[Saved entries]
══════

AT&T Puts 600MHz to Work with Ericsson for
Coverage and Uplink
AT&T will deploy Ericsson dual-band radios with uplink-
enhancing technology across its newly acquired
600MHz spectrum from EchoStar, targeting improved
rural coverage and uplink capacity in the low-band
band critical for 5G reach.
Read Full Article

══════

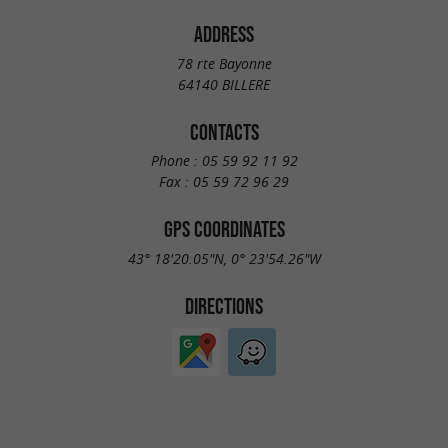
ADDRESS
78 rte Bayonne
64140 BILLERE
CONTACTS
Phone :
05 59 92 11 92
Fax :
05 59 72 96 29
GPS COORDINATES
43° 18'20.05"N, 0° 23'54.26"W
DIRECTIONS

══════

Starting at the line above that contains "enhancing technology across", repeat each line exactly up to and including the line that contains "Read Full Article", and stop there.

enhancing technology across its newly acquired
600MHz spectrum from EchoStar, targeting improved
rural coverage and uplink capacity in the low-band
band critical for 5G reach.
Read Full Article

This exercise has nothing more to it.